Molti anni prima di queste scoperte la patologia, prima, col caso della siringomielia, la fisiologia in seguito (M. Schiff) con l'esperimento, avevano stabilito che nella massa della sostanza grigia del midollo spinale dovevano correre vie specifiche per la trasmissione delle impressioni. Queste vie sono state seguite nel loro cammino ascendente sino all'arrivo nei nuclei della base, ma non oltre. Sembra che alcune esperienze di guerra possano dimostrare una certa localizzazione delle vie dolorose nella corteccia cerebrale, ma i dati relativi non sono molto sicuri. A ogni modo non si sa neppure dove finiscano, nella corteccia, le innumerevoli vie vegetativo-simpatiche che portano ai centri le impressioni viscerali. Dato però il riconoscimento della specificità delle terminazioni nervose periferiche e delle vie midollari, queste vedute presero il nome di teoria del "senso del dolore". Contro simile teoria sta un fatto assai grave, e cioè che essa non vale per i nervi dei sensi fondamentali (vista, udito e olfatto), perché non era ammissibile il carattere di dolorose nelle sensazioni visive, uditive e olfattive che sono semplicemente "spiacevoli". Recentemeute, I. Ioteyko e M. Stefanowska hanno cercato di conciliare le varie teorie rilevando il fatto che nella mucosa nasale e nella membrana del timpano si trovano fibre per la trasmissione delle sensazioni specificamente dolorose che vengono eccitate per l'azione chimica o meccanica degli stimoli adeguati, mentre nel bulbo oculare esposto a una luce abbagliante si trovano dei riflessi locali dovuti a muscoli ciliari, l'esercizio dei quali riesce doloroso in correlazione all'intensità e alla durata dello stimolo.
Per le teorie filosofiche intorno alla natura del dolore e del suo rapporto col piacere, v. quest'ultima voce.
Bibl.: A. Goldscheider, Über den Schmerz in physiol.
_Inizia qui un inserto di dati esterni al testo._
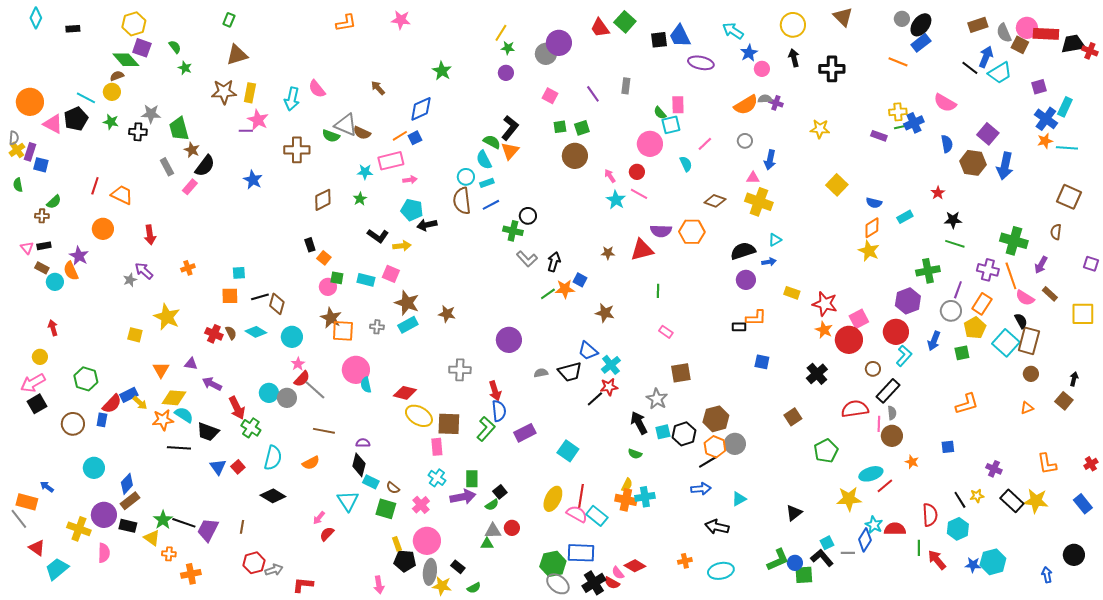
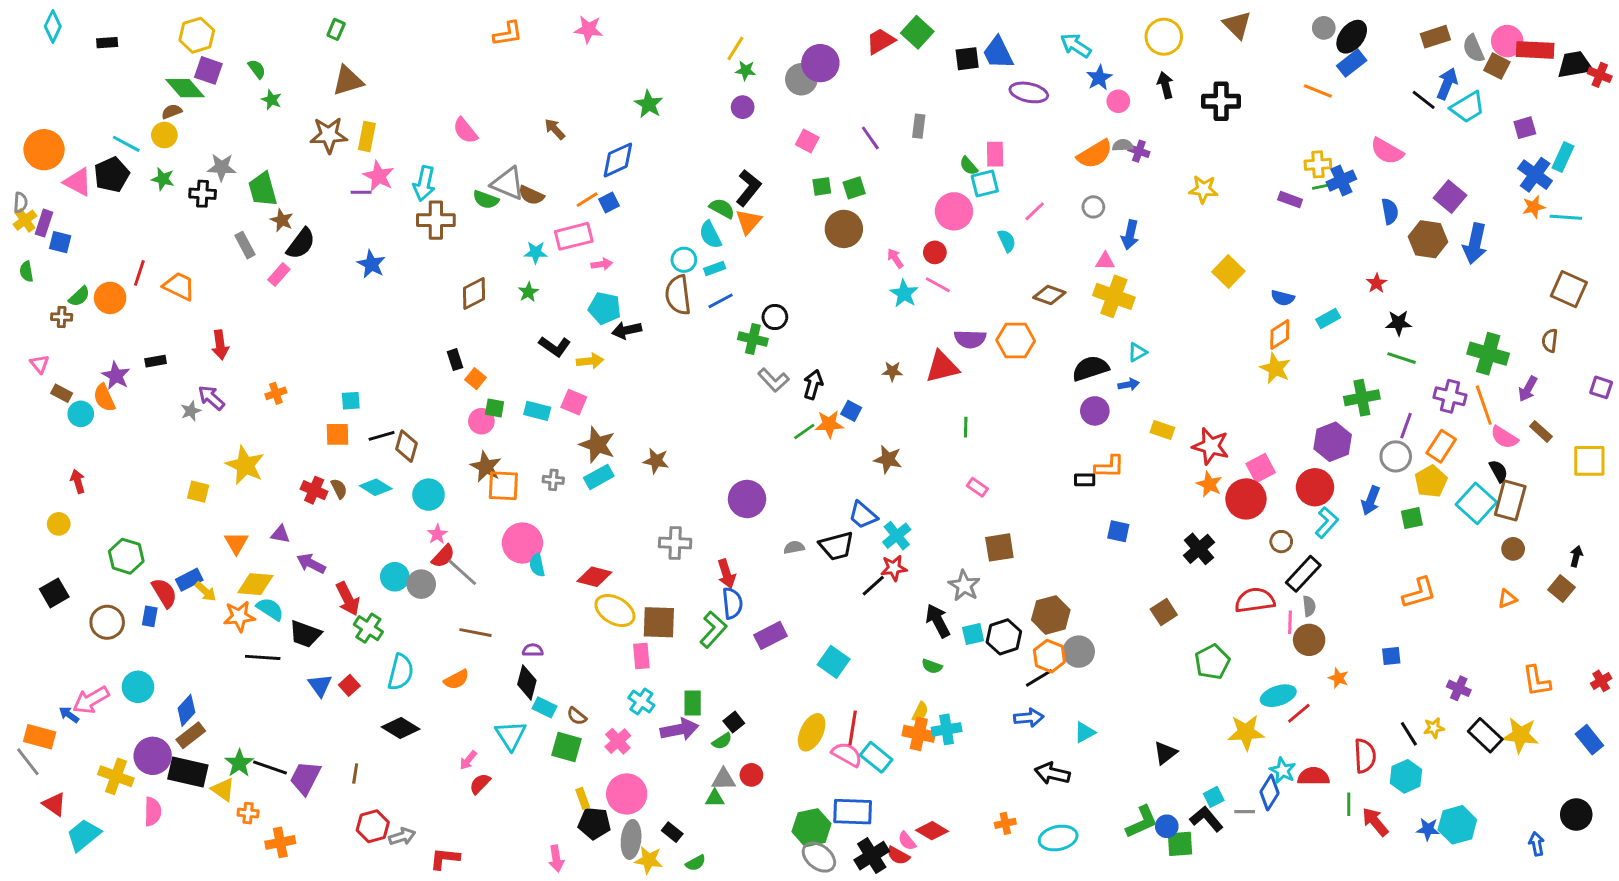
red trapezoid: (600, 28) -> (881, 41), turned 95
cyan arrow: (292, 99) -> (424, 183), moved
orange circle: (103, 229) -> (110, 298), moved
black rectangle: (44, 246) -> (156, 361), moved
pink arrow: (33, 383) -> (91, 700), moved
red semicircle: (112, 404) -> (164, 593), turned -75
black rectangle: (128, 526) -> (188, 772), size x1.5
Und klin. Hinsicht, Berlino 1894; H. Head, On disturbance of sensation with special reference to the pain of visceral disease, in Brain, XVI, 1893; I. Ioteyko e M. Stefanowska, Psychophysiologie de la douleur, Parigi 1909; Sherrington, The skin and common sensation, nel Text-Book of Physiology dello Schaefer, II, p. 900; A. Goldscheider, Das Schmerzproblem, Berlino 1920; E. Lugaro, Fisiopatologia del dolore, in Rivista di patologia nervosa e mentale, XXXVI (1930), p. 105 segg.